Prompt:
Go through the data below and copy each line where the word "Feest" occurs.

Information shown:
________

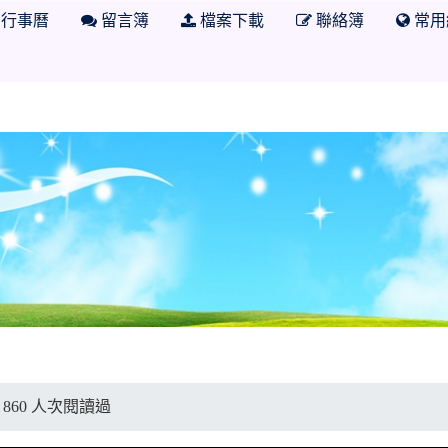
行事曆
留言簿
檔案下載
聯絡簿
常用
有 860 人次閱讀過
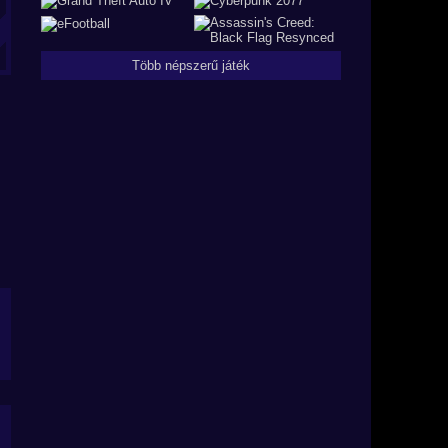
Több népszerű játék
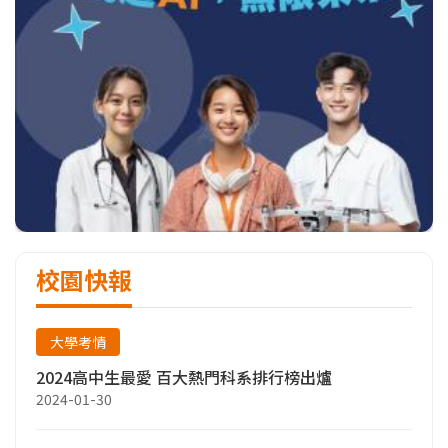
校園快報
大學考情
2024高中生最愛 百大熱門科系排行榜出爐
2024-01-30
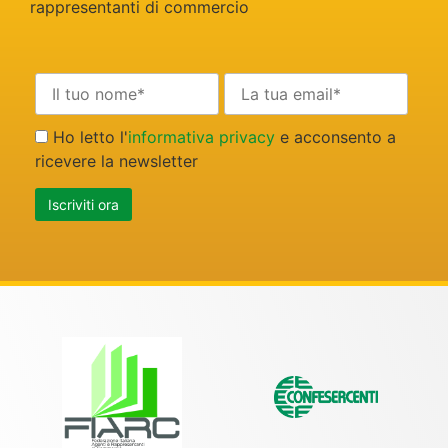
rappresentanti di commercio
Ho letto l'
informativa privacy
e acconsento a
ricevere la newsletter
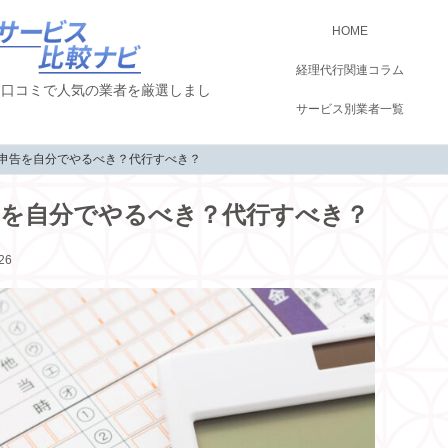
HOME
経理代行関連コラム
！口コミで人気の業者を厳選しまし
サービス別業者一覧
定申告を自分でやるべき？代行すべき？
告を自分でやるべき？代行すべき？
26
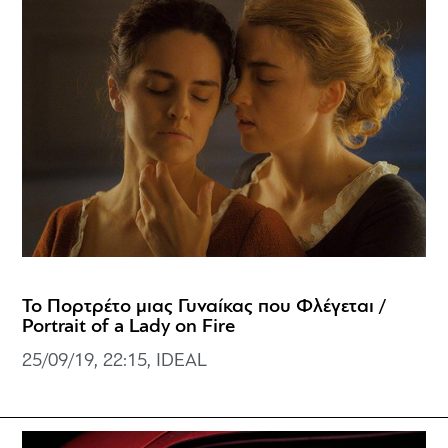
Το Πορτρέτο μιας Γυναίκας που Φλέγεται /
Portrait of a Lady on Fire
25/09/19, 22:15, IDEAL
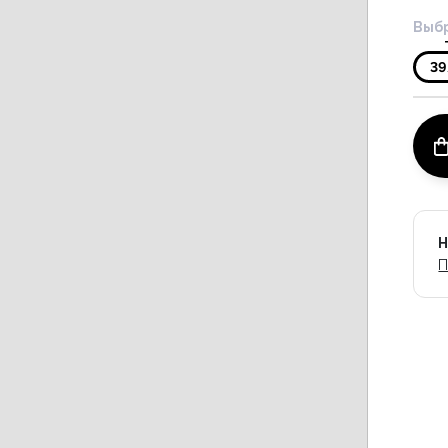
Выбр
39
Н
П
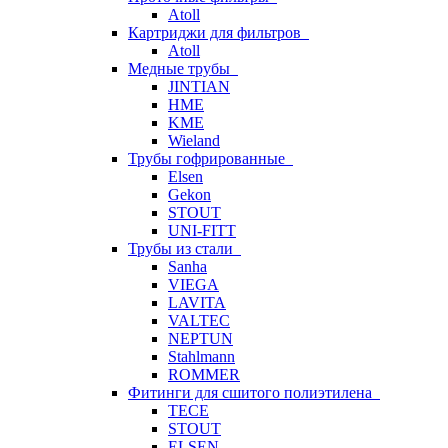
Atoll
Картриджи для фильтров
Atoll
Медные трубы
JINTIAN
HME
KME
Wieland
Трубы гофрированные
Elsen
Gekon
STOUT
UNI-FITT
Трубы из стали
Sanha
VIEGA
LAVITA
VALTEC
NEPTUN
Stahlmann
ROMMER
Фитинги для сшитого полиэтилена
TECE
STOUT
ELSEN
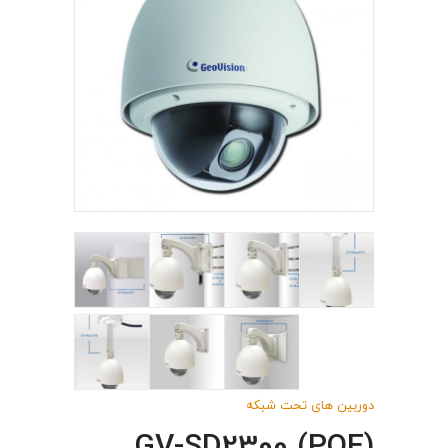
دوربین های تحت شبکه
(GV-SD2300 (POE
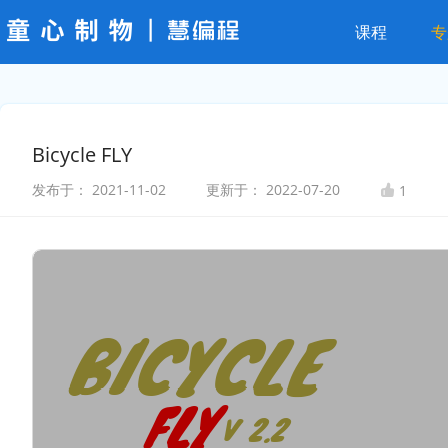
课程
专
Bicycle FLY
发布于：
2021-11-02
更新于：
2022-07-20
1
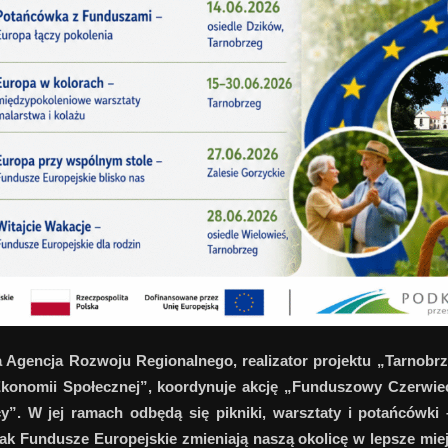
 Agencja Rozwoju Regionalnego, realizator projektu „Tarnobr
Ekonomii Społecznej”, koordynuje akcję „Funduszowy Czerwie
cy”. W jej ramach odbędą się pikniki, warsztaty i potańcówki
jak Fundusze Europejskie zmieniają naszą okolicę w lepsze miej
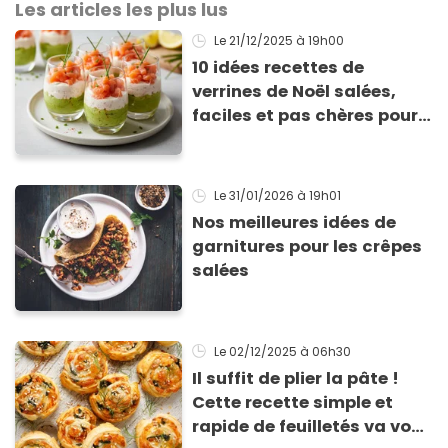
Les articles les plus lus
Le 21/12/2025
à 19h00
10 idées recettes de
verrines de Noël salées,
faciles et pas chères pour
les fêtes
Le 31/01/2026
à 19h01
Nos meilleures idées de
garnitures pour les crêpes
salées
Le 02/12/2025
à 06h30
Il suffit de plier la pâte !
Cette recette simple et
rapide de feuilletés va vous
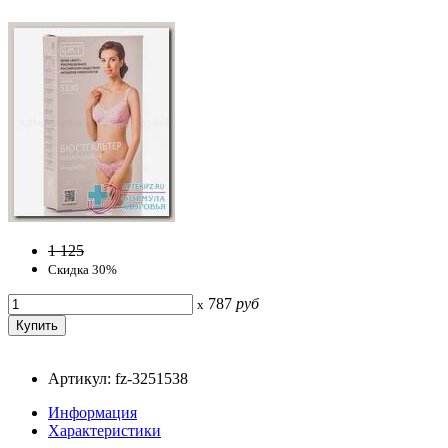
1 125
Скидка 30%
787
руб
x
Артикул: fz-3251538
Информация
Характеристики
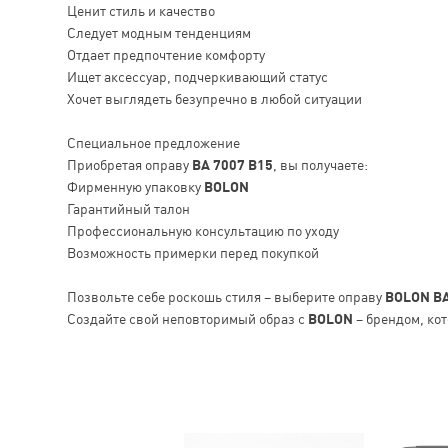
Ценит стиль и качество
Следует модным тенденциям
Отдает предпочтение комфорту
Ищет аксессуар, подчеркивающий статус
Хочет выглядеть безупречно в любой ситуации
Специальное предложение
Приобретая оправу
BA 7007 B15
, вы получаете:
Фирменную упаковку
BOLON
Гарантийный талон
Профессиональную консультацию по уходу
Возможность примерки перед покупкой
Позвольте себе роскошь стиля – выберите оправу
BOLON BA
Создайте свой неповторимый образ с
BOLON
– брендом, кот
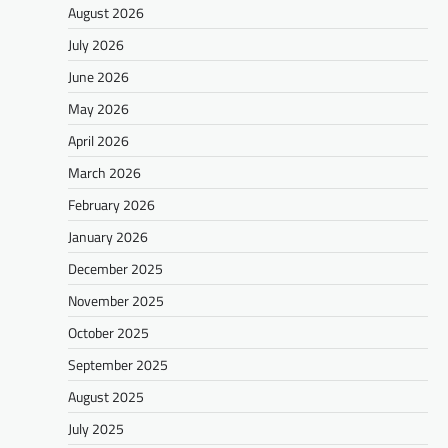
August 2026
July 2026
June 2026
May 2026
April 2026
March 2026
February 2026
January 2026
December 2025
November 2025
October 2025
September 2025
August 2025
July 2025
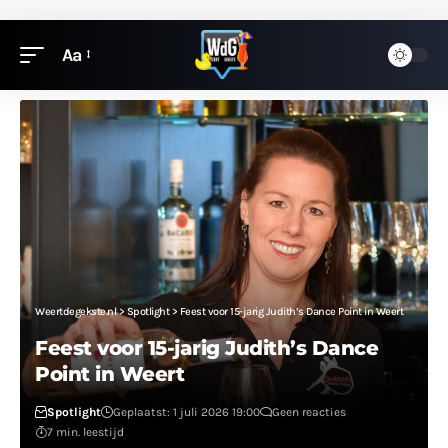
Aa
Weertdegekste.nl
>
Spotlight
>
Feest voor 15-jarig Judith’s Dance Point in Weert
Feest voor 15-jarig Judith’s Dance
Point in Weert
Spotlight
Geplaatst: 1 juli 2026 19:00
Geen reacties
7 min. leestijd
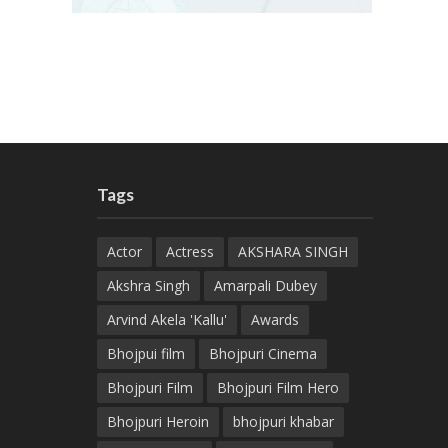
Tags
Actor
Actress
AKSHARA SINGH
Akshra Singh
Amarpali Dubey
Arvind Akela 'Kallu'
Awards
Bhojpui film
Bhojpuri Cinema
Bhojpuri Film
Bhojpuri Film Hero
Bhojpuri Heroin
bhojpuri khabar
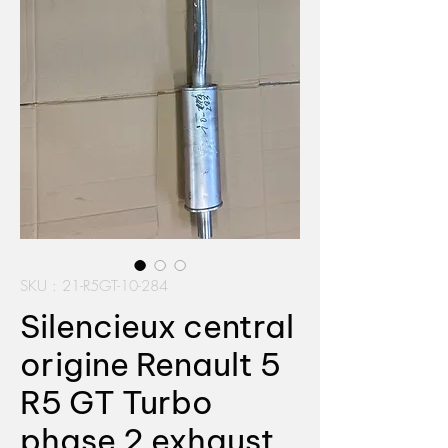
SKU : 21-R5GT-10-284
Silencieux central
origine Renault 5
R5 GT Turbo
phase 2 exhaust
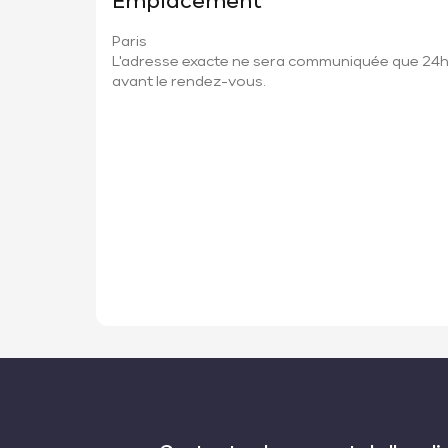
Emplacement
Paris
L'adresse exacte ne sera communiquée que 24
avant le rendez-vous.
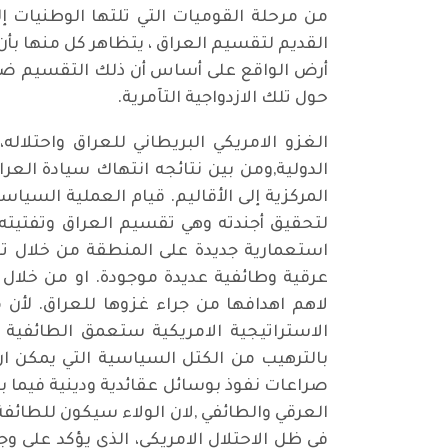
من مرحلة القوميات التي تلتها الوطنيات إ
القديم لتقسيم العراق ، يتظاهر كل منها بأن
أرض الواقع على أساس أن ذلك التقسيم ضرورة
حول تلك الازدواجية التآمرية.
الغزو الامريكي البريطاني للعراق واحتل
الدولية,ومن بين نتائجه انتهاك سيادة العر
المركزية إلى الأقاليم. قيام العملية السيا
لتحقيق أجندته وهي تقسيم العراق وتفتيته 
استعمارية جديدة على المنطقة من خلال تطب
عرقية وطائفية عديدة موجودة. او من خلال 
لاهم اهدافها من جراء غزوها للعراق. لأن 
الاستراتيجية الامريكية ستعمق الطائفي
بالترهيب من الكتل السياسية التي يمكن 
صراعات نفوذ بوسائل عقائدية ودينية فيما 
العرقي والطائفي ,لان الولاء سيكون للطائ
في ظل الاحتلال الامريكي، الذي يؤكد على وج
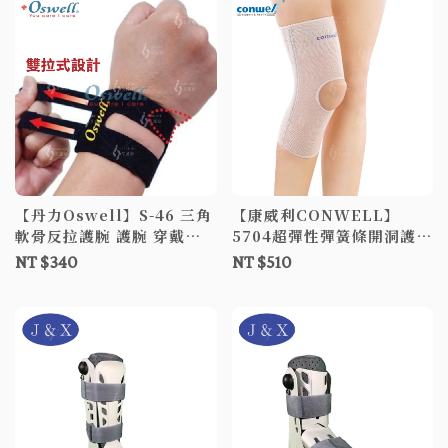
趾套
【丹力Oswell】S-46 三角
【康威利CONWELL】
軟骨反拉護腕 護腕 穿戴舒
5704超彈性彈簧條開洞護膝
適 人性化調整
超彈性 彈簧條 開洞 護膝 髕
NT $340
NT $510
骨 護具 開洞護膝 護膝套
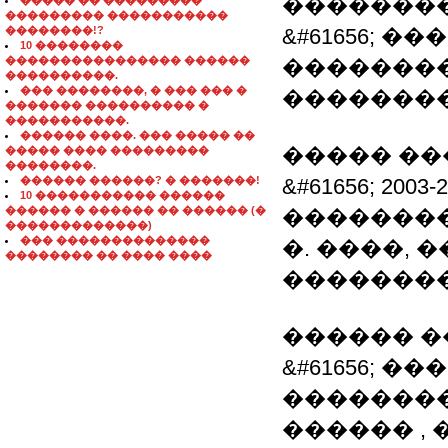
��������
����� �� ���������
��������� �����������
��������!?
&#61656; 
10 ��������
���������������� ������
�������
����������.
��� ��������, � ��� ��� �
�������
������� ���������� �
�����������.
������ ����. ��� ����� ��
����� ��
����� ���� ���������
��������.
������ ������? � �������!
&#61656; 20
10 ����������� ������
������ � ������ �� ������ (�
��������
�������������)
��� ��������������
�. ����,
�������� �� ���� ����
��������
������ �
&#61656; 
��������
������ ,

________

Your solution:
Feest voor 15-jarig Judith’s Dance Point in Weert
Feest voor 15-jarig Judith’s Dance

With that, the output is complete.